[Opening INFORMATION PROVIDED section]

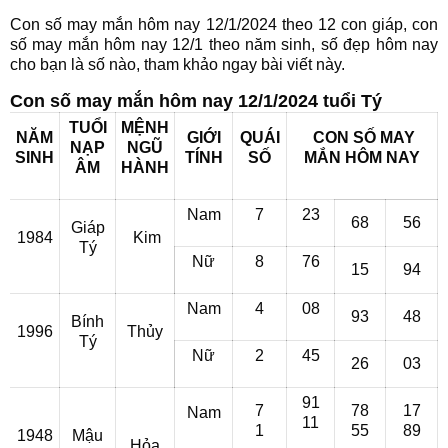
Con số may mắn hôm nay 12/1/2024 theo 12 con giáp, con
số may mắn hôm nay 12/1 theo năm sinh, số đẹp hôm nay
cho bạn là số nào, tham khảo ngay bài viết này.
Con số may mắn hôm nay 12/1/2024 tuổi Tý
TUỔI
MỆNH
NĂM
GIỚI
QUÁI
CON SỐ MAY
NẠP
NGŨ
SINH
TÍNH
SỐ
MẮN HÔM NAY
ÂM
HÀNH
Nam
7
23
68
56
Giáp
1984
Kim
Tý
Nữ
8
76
15
94
Nam
4
08
93
48
Bính
1996
Thủy
Tý
Nữ
2
45
26
03
91
7
78
17
Nam
11
1
55
89
1948
Mậu
Hỏa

[Closing INFORMATION PROVIDED section]

Leave out the pictures and print every line of the data exactly.

◆ SOLUTION TO THIS EXERCISE:
Con số may mắn hôm nay 12/1/2024 theo 12 con giáp, con
số may mắn hôm nay 12/1 theo năm sinh, số đẹp hôm nay
cho bạn là số nào, tham khảo ngay bài viết này.
Con số may mắn hôm nay 12/1/2024 tuổi Tý
TUỔI
MỆNH
NĂM
GIỚI
QUÁI
CON SỐ MAY
NẠP
NGŨ
SINH
TÍNH
SỐ
MẮN HÔM NAY
ÂM
HÀNH
Nam
7
23
68
56
Giáp
1984
Kim
Tý
Nữ
8
76
15
94
Nam
4
08
93
48
Bính
1996
Thủy
Tý
Nữ
2
45
26
03
91
7
78
17
Nam
11
1
55
89
1948
Mậu
Hỏa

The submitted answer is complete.